The gene patentability question long predates this decision. Genes are the basic units of heredity in a living organism; each one contains instructions (in the form of its sequence) to build a machine (usually a protein) that does the work of living cells. Clearly, genes in their natural state are products of nature.
On the other hand, genes that have been isolated from their natural state or have been manipulated by scientists are not products of nature. For example, a rock is a product of nature; a rock carved into a statue is not.
The patent law has always held that, once a natural product has been manipulated by the hand of man, it is no longer a product of nature and is now available for patenting.
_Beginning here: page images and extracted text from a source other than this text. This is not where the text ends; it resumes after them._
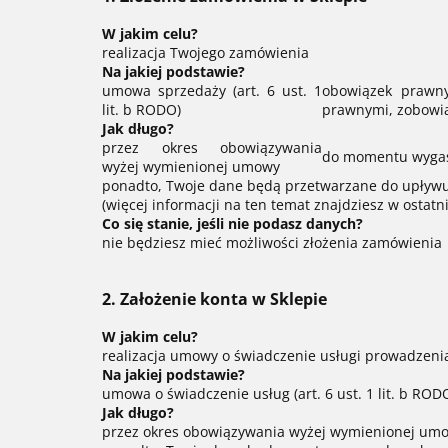
W jakim celu?
realizacja Twojego zamówienia
Na jakiej podstawie?
umowa sprzedaży (art. 6 ust. 1
obowiązek prawny
lit. b RODO)
prawnymi, zobowiąz
Jak długo?
przez okres obowiązywania
do momentu wygaś
wyżej wymienionej umowy
ponadto, Twoje dane będą przetwarzane do upływu 
(więcej informacji na ten temat znajdziesz w ostatniej
Co się stanie, jeśli nie podasz danych?
nie będziesz mieć możliwości złożenia zamówienia
2. Założenie konta w Sklepie
W jakim celu?
realizacja umowy o świadczenie usługi prowadzenia
Na jakiej podstawie?
umowa o świadczenie usług (art. 6 ust. 1 lit. b ROD
Jak długo?
przez okres obowiązywania wyżej wymienionej um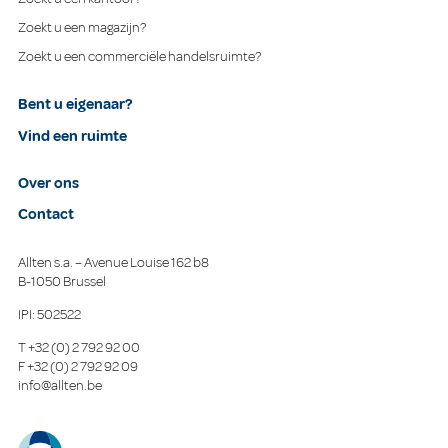
Zoekt u een magazijn?
Zoekt u een commerciële handelsruimte?
Bent u eigenaar?
Vind een ruimte
Over ons
Contact
Allten s.a. – Avenue Louise 162 b8
B-1050 Brussel
IPI: 502522
T
+32 (0) 2 792 92 00
F
+32 (0) 2 792 92 09
info@allten.be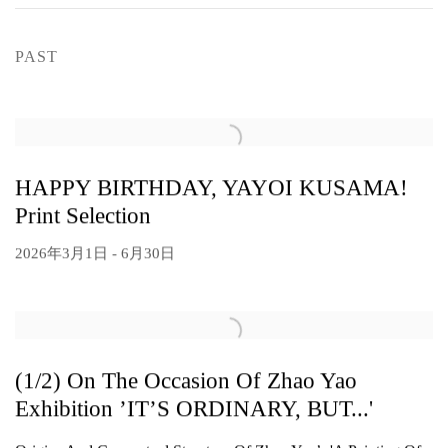
PAST
HAPPY BIRTHDAY, YAYOI KUSAMA!
Print Selection
2026年3月1日 - 6月30日
(1/2) On The Occasion Of Zhao Yao
Exhibition ’IT’S ORDINARY, BUT...'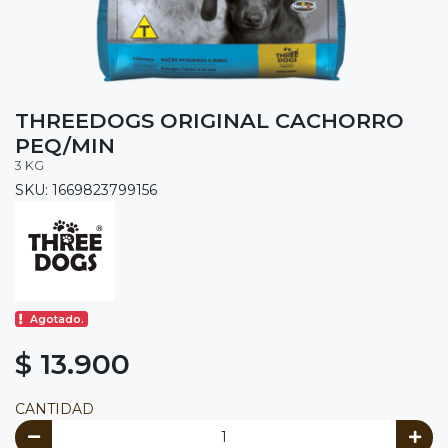
THREEDOGS ORIGINAL CACHORRO
PEQ/MIN
3 KG
SKU: 1669823799156
Agotado.
$ 13.900
CANTIDAD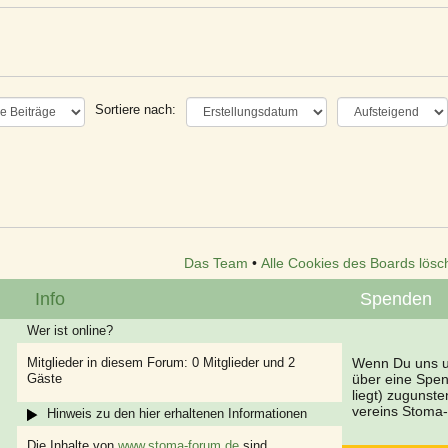
Sortiere nach:
Das Team
•
Alle Cookies des Boards lösc
Info
Spenden
Wer ist online?
Mitglieder in diesem Forum: 0 Mitglieder und 2
Wenn Du uns un
Gäste
über eine Spe
liegt) zugunst
vereins Stoma-
Hinweis zu den hier erhaltenen Informationen
Die Inhalte von
www.stoma-forum.de
sind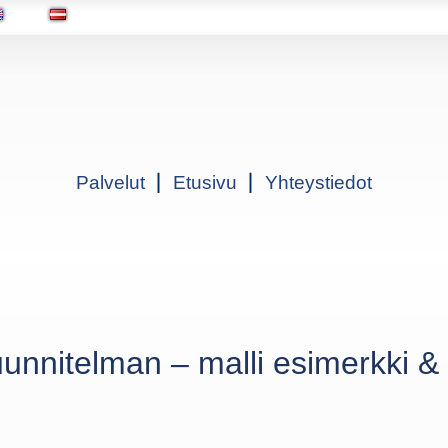
Palvelut
Etusivu
Yhteystiedot
uunnitelman – malli esimerkki 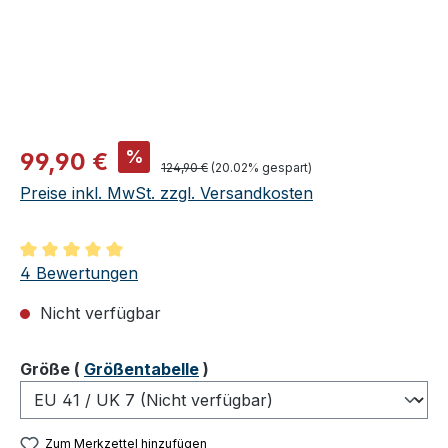
Verkaufspreis:
%
99,90 €
Regulärer Preis:
124,90 €
(20.02% gespart)
Preise inkl. MwSt. zzgl. Versandkosten
Durchschnittliche Bewertung von 5 von 5 Sternen
4 Bewertungen
Nicht verfügbar
auswählen
Größe
(
Größentabelle
)
Zum Merkzettel hinzufügen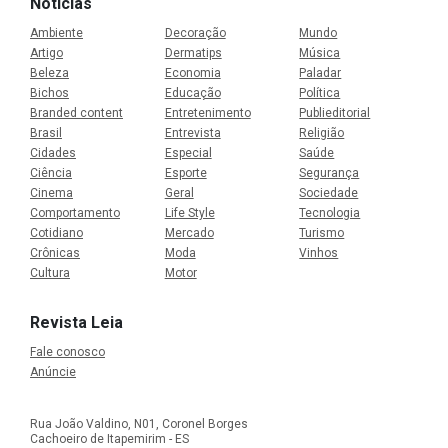
Notícias
Ambiente
Decoração
Mundo
Artigo
Dermatips
Música
Beleza
Economia
Paladar
Bichos
Educação
Política
Branded content
Entretenimento
Publieditorial
Brasil
Entrevista
Religião
Cidades
Especial
Saúde
Ciência
Esporte
Segurança
Cinema
Geral
Sociedade
Comportamento
Life Style
Tecnologia
Cotidiano
Mercado
Turismo
Crônicas
Moda
Vinhos
Cultura
Motor
Revista Leia
Fale conosco
Anúncie
Rua João Valdino, N01, Coronel Borges
Cachoeiro de Itapemirim - ES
The fundamental patent statute, 35 U.S.C. §101, states: “Whoever invents or discovers any new and useful . . . composition of matter . . . may obtain a patent therefore . . .”, and this statute has been broadly interpreted. The Supreme Court’s landmark decision Diamond v. Chakrabarty (1980) held that “Patentable subject matter includes . . . anything under the sun that is made by man.”
The U.S. Patent and Trademark Office (USPTO) has issued about 35,000 patents reciting a gene sequence in their claims. These gene patents protect isolated or purified DNA sequences (many of which encode to therapeutic proteins including biologic drugs), RNA sequences (many of which relate to therapeutic RNAs such as interfering RNAs, antisense RNAs, and ribozymes), vectors, nucleic acid-based vaccines, cells engineered with gene sequences, and various uses of gene sequences (e.g., methods of treatment, methods of diagnosis, or the use of genes as research tools).
Gene patenting has been controversial from the beginning. Civil liberties proponents find gene patenting offensive and view gene patents as unacceptable barriers to the free exchange of information and ideas. The biotech industry passionately defends gene patents as the foundation of the industry and necessary to protect risky R&D investments.